All analysis were done using Stata 9 (StataCorp LP, College Station, Texas, USA).

Results

Baseline and procedural characteristics

During the study period, a total of 810 patients (169 women and 642 men) were treated with a PES. For comparison, we also show the tabulated data on 3,515 patients (2,811 men, 704 women) treated with bare metal stents in the three years before. Females represent about one quarter of patients in both series (Table 1).

When examining the PES-treated group according to gender, women were significantly older than men (mean age 68±10 vs. 63±10 years, p<0.001). Diabetes was present in up to 39.9% of women but only in 29.7% of men (p<0.05). More men had dyslipidaemia (73.2 versus 65.4%, respectively, p<0.05), were active smokers (74.3 versus 34.5%, p<0.001) and had had prior revascularisation with either PCI or CABG (49.7 versus 36.1%, p<0.05). Table 2 shows some of the angiographic characteristics.

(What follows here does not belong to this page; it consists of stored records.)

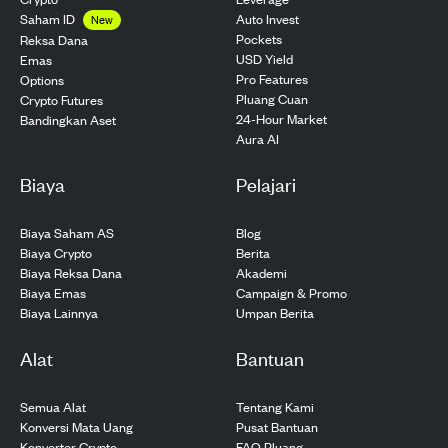
Saham ID
Auto Invest
New
Pockets
Reksa Dana
USD Yield
Emas
Pro Features
Options
Pluang Cuan
Crypto Futures
24-Hour Market
Bandingkan Aset
Aura AI
Biaya
Pelajari
Biaya Saham AS
Blog
Biaya Crypto
Berita
Biaya Reksa Dana
Akademi
Biaya Emas
Campaign & Promo
Biaya Lainnya
Umpan Berita
Alat
Bantuan
Semua Alat
Tentang Kami
Konversi Mata Uang
Pusat Bantuan
Konverter Crypto
FAQ Pluang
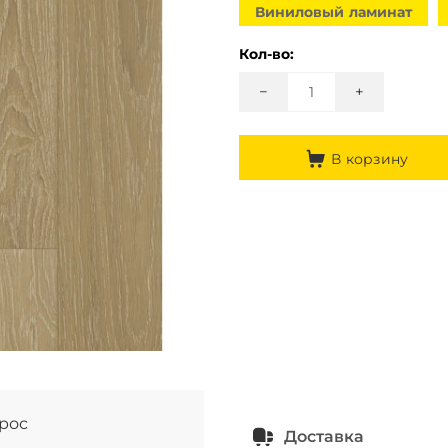
Виниловый ламинат
Кол-во:
−
+
В корзину
прос
Доставка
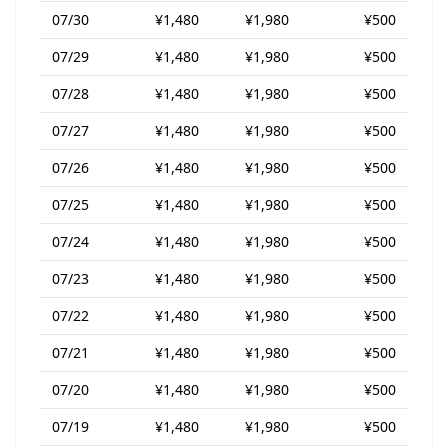
07/30
¥1,480
¥1,980
¥500
07/29
¥1,480
¥1,980
¥500
07/28
¥1,480
¥1,980
¥500
07/27
¥1,480
¥1,980
¥500
07/26
¥1,480
¥1,980
¥500
07/25
¥1,480
¥1,980
¥500
07/24
¥1,480
¥1,980
¥500
07/23
¥1,480
¥1,980
¥500
07/22
¥1,480
¥1,980
¥500
07/21
¥1,480
¥1,980
¥500
07/20
¥1,480
¥1,980
¥500
07/19
¥1,480
¥1,980
¥500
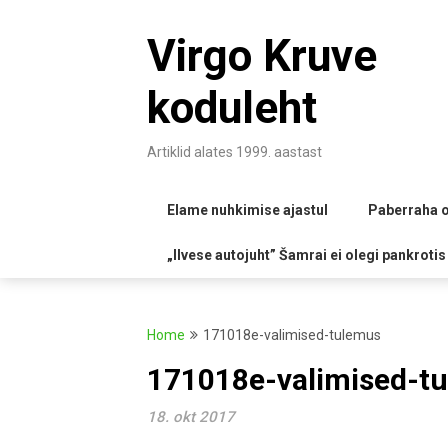
Skip
to
Virgo Kruve
content
koduleht
Artiklid alates 1999. aastast
Elame nuhkimise ajastul
Paberraha o
„Ilvese autojuht” Šamrai ei olegi pankrotis
Home
171018e-valimised-tulemus
171018e-valimised-t
18. okt 2017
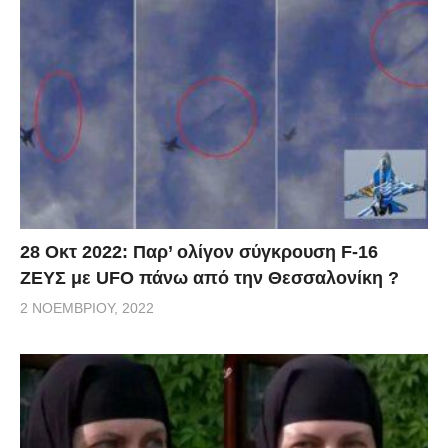
28 Οκτ 2022: Παρ’ ολίγον σύγκρουση F-16
ΖΕΥΣ με UFO πάνω από την Θεσσαλονίκη ?
2 ΝΟΕΜΒΡΊΟΥ, 2022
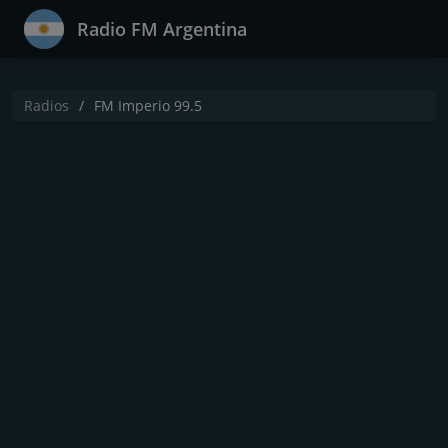
Radio FM Argentina
Radios
FM Imperio 99.5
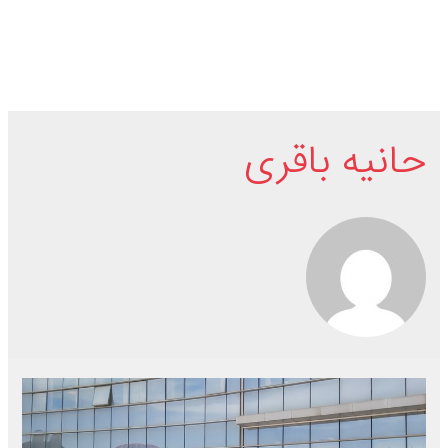
حانیه باقری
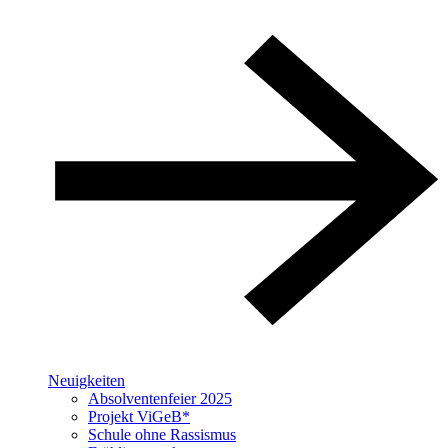
Neuigkeiten
Absolventenfeier 2025
Projekt ViGeB*
Schule ohne Rassismus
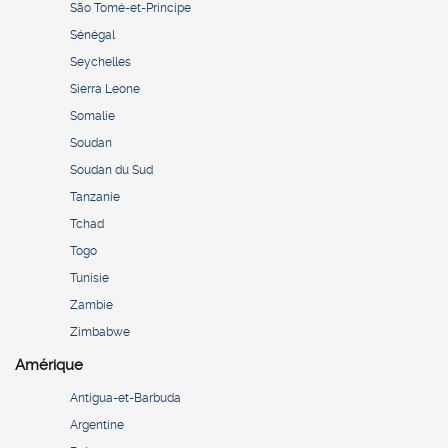
São Tomé-et-Principe
Sénégal
Seychelles
Sierra Leone
Somalie
Soudan
Soudan du Sud
Tanzanie
Tchad
Togo
Tunisie
Zambie
Zimbabwe
Amérique
Antigua-et-Barbuda
Argentine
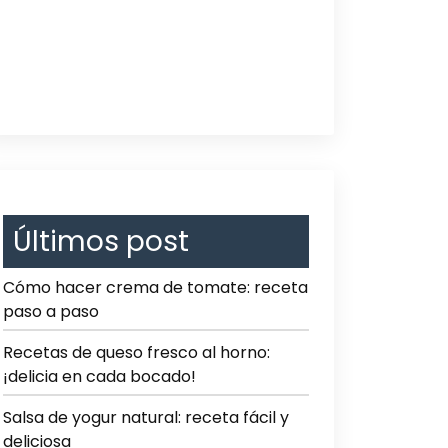
Últimos post
Cómo hacer crema de tomate: receta
paso a paso
Recetas de queso fresco al horno:
¡delicia en cada bocado!
Salsa de yogur natural: receta fácil y
deliciosa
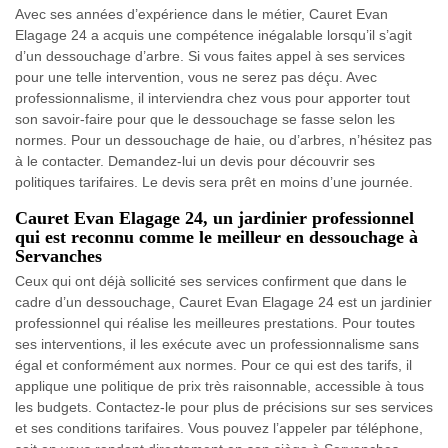
Avec ses années d’expérience dans le métier, Cauret Evan
Elagage 24 a acquis une compétence inégalable lorsqu’il s’agit
d’un dessouchage d’arbre. Si vous faites appel à ses services
pour une telle intervention, vous ne serez pas déçu. Avec
professionnalisme, il interviendra chez vous pour apporter tout
son savoir-faire pour que le dessouchage se fasse selon les
normes. Pour un dessouchage de haie, ou d’arbres, n’hésitez pas
à le contacter. Demandez-lui un devis pour découvrir ses
politiques tarifaires. Le devis sera prêt en moins d’une journée.
Cauret Evan Elagage 24, un jardinier professionnel
qui est reconnu comme le meilleur en dessouchage à
Servanches
Ceux qui ont déjà sollicité ses services confirment que dans le
cadre d’un dessouchage, Cauret Evan Elagage 24 est un jardinier
professionnel qui réalise les meilleures prestations. Pour toutes
ses interventions, il les exécute avec un professionnalisme sans
égal et conformément aux normes. Pour ce qui est des tarifs, il
applique une politique de prix très raisonnable, accessible à tous
les budgets. Contactez-le pour plus de précisions sur ses services
et ses conditions tarifaires. Vous pouvez l’appeler par téléphone,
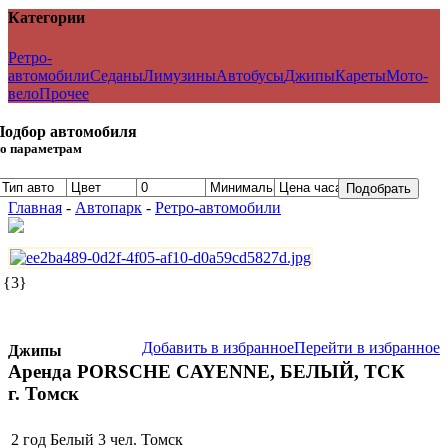
Категории
Ретро-
автомобили
Седаны
Лимузины
Автобусы
Джипы
Кареты
Мото-
вело
Прочее
Подбор автомобиля
о параметрам
Подобрать
Главная
-
Автопарк
-
Ретро-автомобили
{3}
Добавить в избранное
Перейти в избранное
Джипы
Аренда PORSCHE CAYENNE, БЕЛЫЙ, ТСК
г. Томск
2 год
Белый
3 чел.
Томск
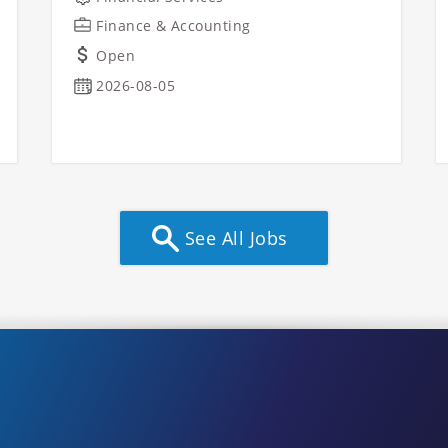
Finance & Accounting
Open
2026-08-05
See All Jobs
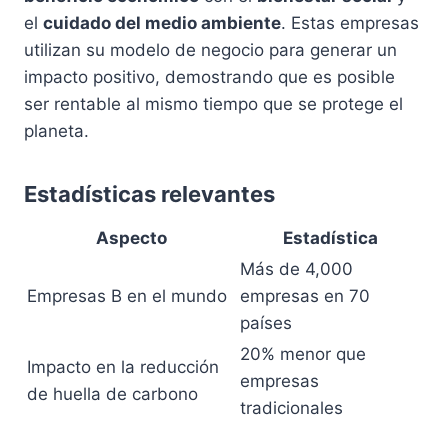
el
cuidado del medio ambiente
. Estas empresas
utilizan su modelo de negocio para generar un
impacto positivo, demostrando que es posible
ser rentable al mismo tiempo que se protege el
planeta.
Estadísticas relevantes
Aspecto
Estadística
Más de 4,000
Empresas B en el mundo
empresas en 70
países
20% menor que
Impacto en la reducción
empresas
de huella de carbono
tradicionales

Even though the left anterior descending (LAD) was the most commonly treated artery with PES in both sexes, an imbalance in the prevalence of LAD (56.6 vs. 43.2%, women vs. men, p<0.001) or left circumflex (LCX) treatment (18.4 vs. 27.1%, women vs. men, p< 0.05) was noted. Treatment of an unprotected left main trunk was performed rarely (0.9%) in women and in only 2.1 % in men. Significantly more women (62.5%) than men (78.8%, p< 0,001) treated with PES had multivessel disease. PCI of chronic total occlusions was similar in both groups. The treated vessels were significantly smaller in women than men (mean reference vessel diameter, RVD, of 2.6±0.5 vs. 2.8±0.5 mm, respectively, p=0.02). An RVD < 2.5 mm was present in 34.9% of women as compared to 24.8% of men (p<0.05). Lesions length was similar (13.2±7.6 vs. 14.3±7.7 mm, women vs men respectively)

Procedural and late outcomes

The total number of lesions treated with a PES was 212 in women and 909 in men. Procedural success was above 98% in both groups. Major in-hospital adverse cardiac events (MACE, combined incidence of AMI, CABG or repeat PCI) after PES occurred in 0.6% of women and 1.8% of men (p=0.3). Acute vessel thrombosis was rare, occurring in only three men (0.5%). Peripheral vascular complications were infrequent in both groups (2.8 % in women vs. 1.8 % in men) (Table 3).

Follow-up visits were performed in 80% of patients in the bare metal stent group and in 95% of patients in the PES group. Follow-up ranged between nine to 24 months. At the median follow-up of 11 months (25th-75th percentile seven to 14 months) after PES implantation the rates of cardiac death, acute myocardial infarction and late thrombosis were respectively 2.0%, 3.7% and 0% in women and 2.1%, 3.2% and 1.2% in men (differences not statistically significant). TLR was lower, but not statistically different in women (8.3%) than men (11.8 %, p=0.36, NS) (Table 4).

Angiographic follow-up was limited to only 43% of women and 52% of men (p=0.01). Late loss was similar among the sexes (p=0.48), but again in absolute terms it was lower in women (0.42±0.86 mm) than men (0.52±0.97 mm). The observed restenosis rates after angiography were 13.6% in women and 17.1% in men (p=0.49).

Predictors of target lesion revascularisation

In order to assess predictors of TLR, univariate analysis was performed including clinical and procedural factors known to affect restenosis rates (Table 5A). At multivariate analysis (Table 5B), only small size of the reference vessel (< 2,5 mm) remained as an independent predictor of TLR in women treated with a PES (RR 13.1, CI 2.8 to 61.2, p=0.001).

In men, a weaker association was also demonstrated for small vessel size (RR 2.1, CI 1.25 to 3.56, p=0.005) and lesion length (RR 1.03, CI 1.0 to 1.06, p=0.018).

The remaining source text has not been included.